Re-anchor synthetic geospatial coordinates at plausible-but-fake locations
Source:R/synthesise_geospatial.R
synthesise_geospatial.RdReplaces the latitude / longitude values in a masqued data frame with coordinates anchored at user-supplied centroids and clustered to preserve the original's site-count-per-anchor structure. The function never reads the real coordinates beyond counting how many distinct sites the original holds per anchor level — so it leaks the replication-per-site distribution and the count of distinct sites, nothing more.
Usage
synthesise_geospatial(
synth,
original,
anchor_col,
lat_col,
lon_col,
anchor_centroids,
site_spread_deg = 0.6,
jitter_deg = 0.05,
seed = NULL
)Arguments
- synth
A synthetic data frame (typically
synthetic(mask(...))).- original
The original data frame from which
synthwas derived (needed only to count distinct sites per anchor).- anchor_col
Name of the column whose levels anchor each cluster (e.g.,
"M_STATE"). Must exist in bothsynthandoriginal.- lat_col, lon_col
Column names of the latitude and longitude fields to overwrite in
synth.- anchor_centroids
Named list keyed by anchor levels; each element is a length-2 numeric named
c(lat, lon). The user supplies plausible centroids (e.g., state centroids); the function never infers them from the original to avoid leaking position information.- site_spread_deg
Half-width of the box (in decimal degrees) around each anchor centroid within which fake site centroids are uniformly placed. Default
0.6.- jitter_deg
Within-site uniform jitter (in decimal degrees) added to each row's assigned site centroid. Default
0.05.- seed
Optional integer seed for reproducibility. The function uses
withr::local_preserve_seed()so the caller's RNG state is left untouched.
Details
Typical use: after mask() produces a synthetic with copula-drawn or
missing coordinates, call synthesise_geospatial() to substitute
plausible points. The synthetic ends up with:
- the same number of distinct sites per anchor level
(e.g., if the original has five distinct trial sites in NSW, the synthetic will have five fake sites in NSW);
- the original's per-site replication distribution
(each fake site receives a share of the synthetic rows proportional to its real counterpart's count);
- within-site tight clustering and between-site spread
(small jitter within site; larger spread between sites within each anchor centroid's neighbourhood).
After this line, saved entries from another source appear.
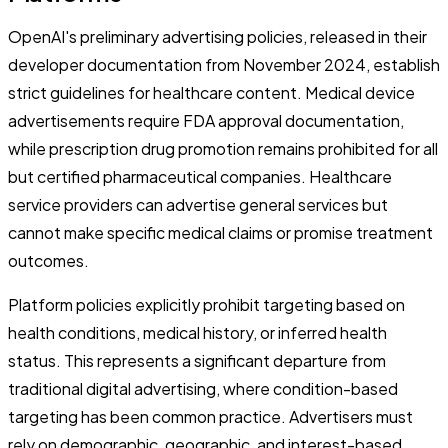
OpenAI's preliminary advertising policies, released in their
developer documentation from November 2024, establish
strict guidelines for healthcare content. Medical device
advertisements require FDA approval documentation,
while prescription drug promotion remains prohibited for all
but certified pharmaceutical companies. Healthcare
service providers can advertise general services but
cannot make specific medical claims or promise treatment
outcomes.
Platform policies explicitly prohibit targeting based on
health conditions, medical history, or inferred health
status. This represents a significant departure from
traditional digital advertising, where condition-based
targeting has been common practice. Advertisers must
rely on demographic, geographic, and interest-based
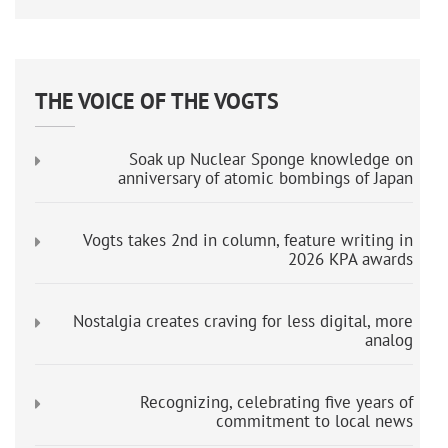
THE VOICE OF THE VOGTS
Soak up Nuclear Sponge knowledge on
anniversary of atomic bombings of Japan
Vogts takes 2nd in column, feature writing in
2026 KPA awards
Nostalgia creates craving for less digital, more
analog
Recognizing, celebrating five years of
commitment to local news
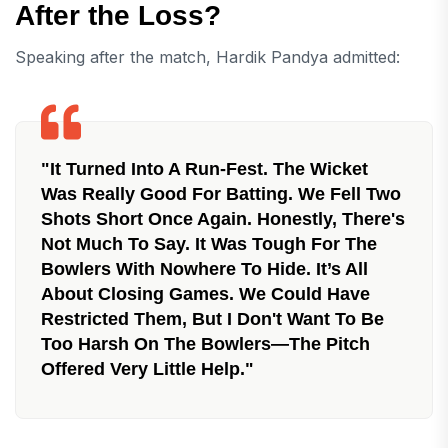
After the Loss?
Speaking after the match, Hardik Pandya admitted:
"It Turned Into A Run-Fest. The Wicket
Was Really Good For Batting. We Fell Two
Shots Short Once Again. Honestly, There's
Not Much To Say. It Was Tough For The
Bowlers With Nowhere To Hide. It’s All
About Closing Games. We Could Have
Restricted Them, But I Don't Want To Be
Too Harsh On The Bowlers—The Pitch
Offered Very Little Help."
What the function does not preserve:
the real positions of the sites (they are random within a user-defined neighbourhood of each anchor centroid);
the relative spacing or bearings between real sites;
any spatial autocorrelation in the outcome.
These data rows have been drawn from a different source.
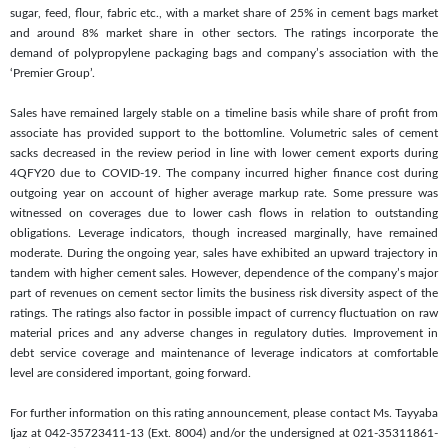
sugar, feed, flour, fabric etc., with a market share of 25% in cement bags market
and around 8% market share in other sectors. The ratings incorporate the
demand of polypropylene packaging bags and company’s association with the
‘Premier Group’.
Sales have remained largely stable on a timeline basis while share of profit from
associate has provided support to the bottomline. Volumetric sales of cement
sacks decreased in the review period in line with lower cement exports during
4QFY20 due to COVID-19. The company incurred higher finance cost during
outgoing year on account of higher average markup rate. Some pressure was
witnessed on coverages due to lower cash flows in relation to outstanding
obligations. Leverage indicators, though increased marginally, have remained
moderate. During the ongoing year, sales have exhibited an upward trajectory in
tandem with higher cement sales. However, dependence of the company’s major
part of revenues on cement sector limits the business risk diversity aspect of the
ratings. The ratings also factor in possible impact of currency fluctuation on raw
material prices and any adverse changes in regulatory duties. Improvement in
debt service coverage and maintenance of leverage indicators at comfortable
level are considered important, going forward.
For further information on this rating announcement, please contact Ms. Tayyaba
Ijaz at 042-35723411-13 (Ext. 8004) and/or the undersigned at 021-35311861-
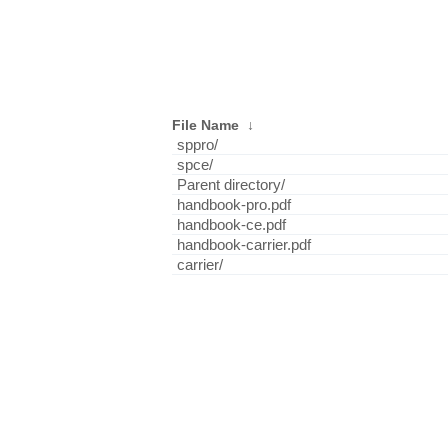
File Name
↓
sppro/
spce/
Parent directory/
handbook-pro.pdf
handbook-ce.pdf
handbook-carrier.pdf
carrier/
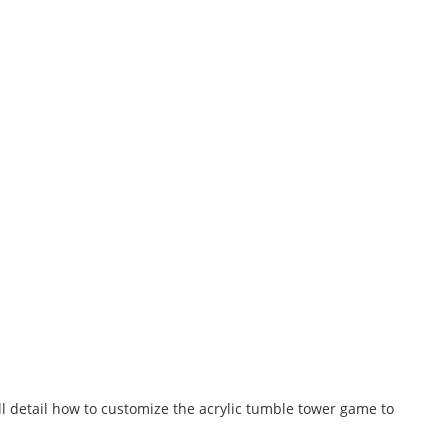
ill detail how to customize the acrylic tumble tower game to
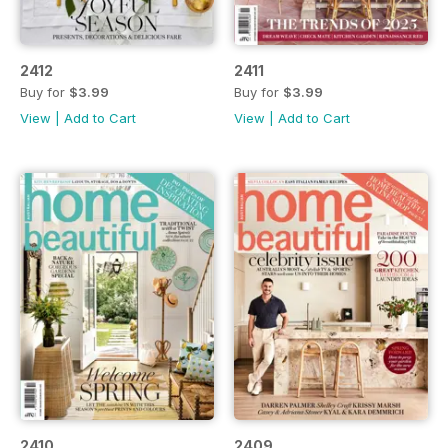
2412
2411
Buy for
$3.99
Buy for
$3.99
View
|
Add to Cart
View
|
Add to Cart
2410
2409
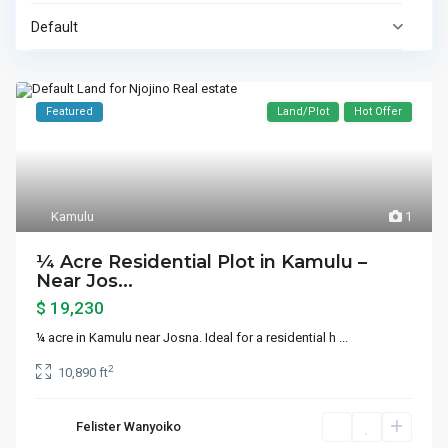
Default
Featured
Land/Plot
Hot Offer
Kamulu
1
¼ Acre Residential Plot in Kamulu –
Near Jos...
$ 19,230
¼ acre in Kamulu near Josna. Ideal for a residential h
...
2
10,890 ft
Felister Wanyoiko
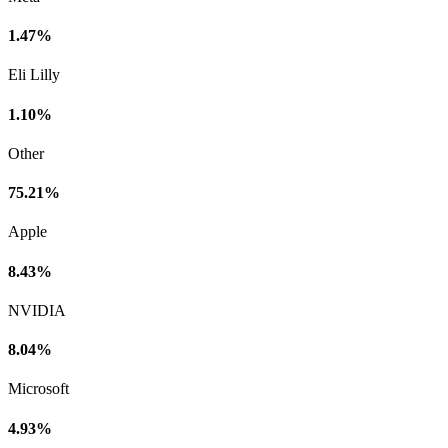
1.47%
Eli Lilly
1.10%
Other
75.21%
Apple
8.43%
NVIDIA
8.04%
Microsoft
4.93%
Coordinates that are NA in the original remain NA in the
synthetic — the NA pattern is preserved cell-by-cell.
Examples
# \donttest{
# Toy example: 50 rows split across two states.
set.seed(1)
n <- 50
df <- data.frame(
state = sample(c("NSW", "VIC"), n, replace = TRUE),
lat = stats::rnorm(n, -33, 0.3),
lon = stats::rnorm(n, 145, 0.3),
y = stats::rnorm(n)
)
roles <- propose_roles(df, detect = FALSE)
roles$role[roles$col == "y"] <- "outcome"
roles$role[roles$col %in% c("lat", "lon")] <- "covariate"
roles$role[roles$col == "state"] <- "design"
m <- mask(df, roles, mode = "collaborate", seed = 1L)
#> Warning: audit_mask() flagged HIGH leakage on column(s): lat, lon
centroids <- list(
NSW = c(lat = -32.5, lon = 147),
VIC = c(lat = -36.5, lon = 144)
)
synth_geo <- synthesise_geospatial(
synthetic(m), df,
anchor_col = "state", lat_col = "lat", lon_col = "lon",
anchor_centroids = centroids, seed = 2L
)
head(synth_geo[, c("state", "lat", "lon")])
#> # A tibble: 6 × 3
#> state lat lon
#> <chr> <dbl> <dbl>
#> 1 NSW -33.0 147.
#> 2 VIC -36.8 144.
#> 3 NSW -32.2 147.
#> 4 NSW -32.9 147.
#> 5 VIC -36.7 144.
#> 6 NSW -32.9 146.
# }